Stepwise and On-Policy Learning Dynamics

Stepwise and on-policy experiments reveal fluctuating performance trajectories, especially in academic and legal domains, indicating challenges in filtering and leveraging user feedback for continual learning. The inability of current systems to robustly integrate procedural memory and feedback signals limits their practical utility in dynamic service environments.

Implications and Future Directions

MemoryBench establishes a rigorous foundation for evaluating memory and continual learning in LLMsys, exposing critical limitations in current architectures. The empirical evidence suggests that:

• Procedural Memory Integration: Existing systems lack robust mechanisms for differentiating and utilizing historical feedback logs, leading to noise and inefficiency.
• Scalability: Memory architectures must be redesigned to support efficient storage, retrieval, and adaptation across heterogeneous data and feedback modalities.
• Generalizability: Benchmarks must encompass diverse domains and task formats to ensure that memory and continual learning algorithms are not overfitted to narrow scenarios.

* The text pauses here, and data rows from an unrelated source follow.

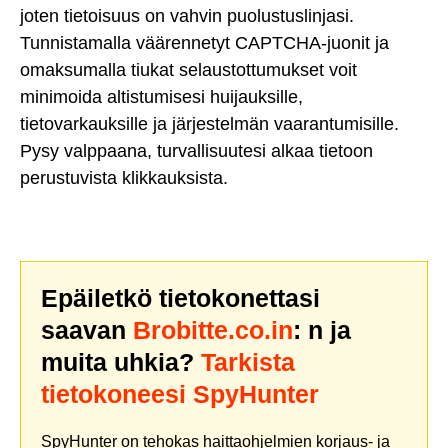
joten tietoisuus on vahvin puolustuslinjasi.
Tunnistamalla väärennetyt CAPTCHA-juonit ja
omaksumalla tiukat selaustottumukset voit
minimoida altistumisesi huijauksille,
tietovarkauksille ja järjestelmän vaarantumisille.
Pysy valppaana, turvallisuutesi alkaa tietoon
perustuvista klikkauksista.
Epäiletkö tietokonettasi
saavan
Brobitte.co.in
: n ja
muita uhkia?
Tarkista
tietokoneesi SpyHunter
SpyHunter on tehokas haittaohjelmien korjaus- ja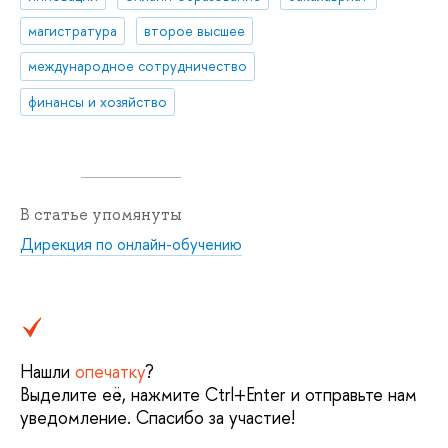
магистратура
второе высшее
международное сотрудничество
финансы и хозяйство
В статье упомянуты
Дирекция по онлайн-обучению
Нашли
опечатку
?
Выделите её, нажмите Ctrl+Enter и отправьте нам
уведомление. Спасибо за участие!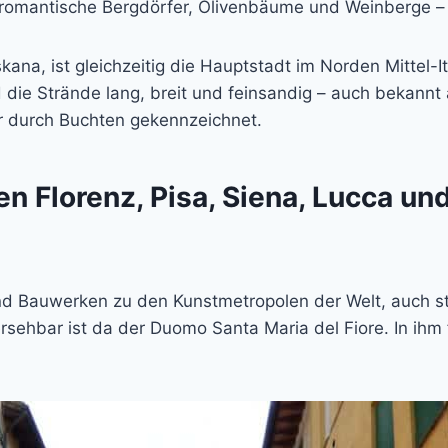
romantische Bergdörfer, Olivenbäume und Weinberge – 
kana, ist gleichzeitig die Hauptstadt im Norden Mittel-
 die Strände lang, breit und feinsandig – auch bekannt
her durch Buchten gekennzeichnet.
n Florenz, Pisa, Siena, Lucca un
nd Bauwerken zu den Kunstmetropolen der Welt, auch ste
sehbar ist da der Duomo Santa Maria del Fiore. In ihm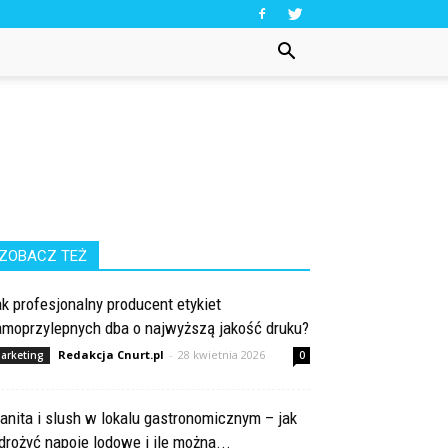
ZOBACZ TEŻ
k profesjonalny producent etykiet
amoprzylepnych dba o najwyższą jakość druku?
Redakcja Cnurt.pl
-
28 kwietnia 2026
arketing
0
anita i slush w lokalu gastronomicznym – jak
rożyć napoje lodowe i ile można...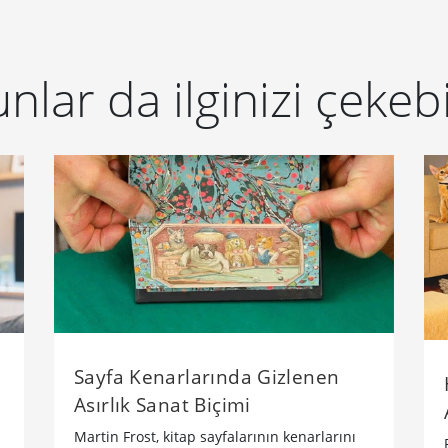
nlar da ilginizi çekebi
Sayfa Kenarlarında Gizlenen
Asırlık Sanat Biçimi
Martin Frost, kitap sayfalarının kenarlarını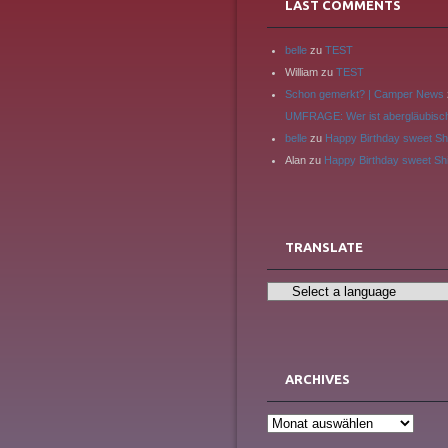
LAST COMMENTS
belle
zu
TEST
William
zu
TEST
Schon gemerkt? | Camper News
UMFRAGE: Wer ist abergläubisc
belle
zu
Happy Birthday sweet Sh
Alan
zu
Happy Birthday sweet Sh
TRANSLATE
ARCHIVES
Archives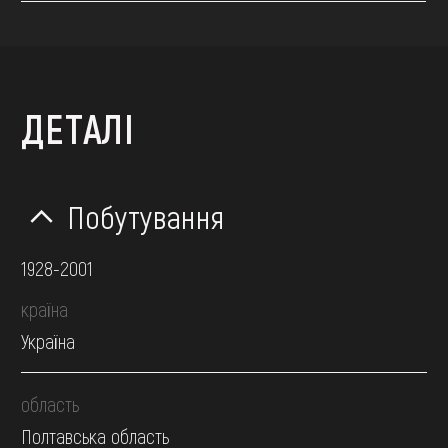
ДЕТАЛІ
Побутування
1928-2001
країна
Україна
область
Полтавська область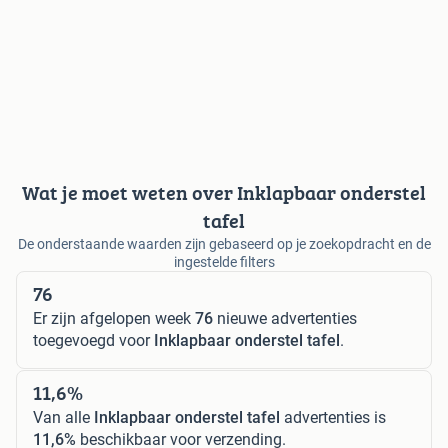
Wat je moet weten over Inklapbaar onderstel
tafel
De onderstaande waarden zijn gebaseerd op je zoekopdracht en de
ingestelde filters
76
Er zijn afgelopen week
76
nieuwe advertenties
toegevoegd voor
Inklapbaar onderstel tafel
.
11,6%
Van alle
Inklapbaar onderstel tafel
advertenties is
11,6%
beschikbaar voor verzending.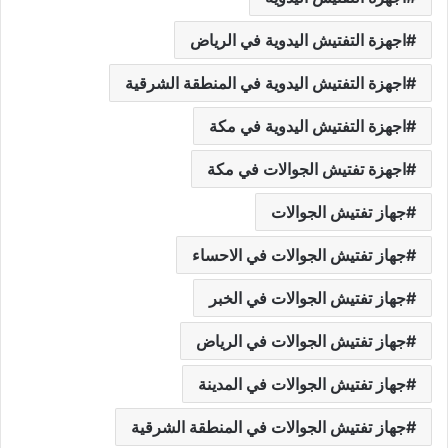
اجهزة التفتيش اليدوية في الرياض
اجهزة التفتيش اليدوية في المنطقة الشرقية
اجهزة التفتيش اليدوية في مكة
اجهزة تفتيش الجوالات في مكة
جهاز تفتيش الجوالات
جهاز تفتيش الجوالات في الاحساء
جهاز تفتيش الجوالات في الخبر
جهاز تفتيش الجوالات في الرياض
جهاز تفتيش الجوالات في المدينة
جهاز تفتيش الجوالات في المنطقة الشرقية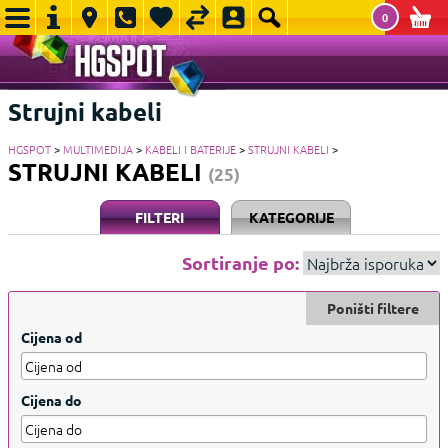
0
Strujni kabeli
HGSPOT
>
MULTIMEDIJA
>
KABELI I BATERIJE
>
STRUJNI KABELI
>
STRUJNI KABELI
(25)
FILTERI
KATEGORIJE
Sortiranje po:
Poništi filtere
Cijena od
Cijena do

Future research should focus on developing hybrid parametric/non-parametric memory systems, advanced feedback analysis algorithms, and scalable continual learning protocols. The open-sourcing of MemoryBench datasets, scripts, and feedback logs provides a valuable resource for off-policy learning and reproducibility.

Conclusion

MemoryBench represents a significant advancement in benchmarking memory and continual learning for LLMsys. The framework's comprehensive coverage of domains, languages, and feedback types, coupled with rigorous simulation and evaluation protocols, reveals substantial gaps in current memory architectures. The results indicate that naive retrieval-based systems often match or exceed the performance of state-of-the-art memory mechanisms, challenging prevailing assumptions and motivating further research into scalable, adaptive, and feedback-driven continual learning for LLMsys.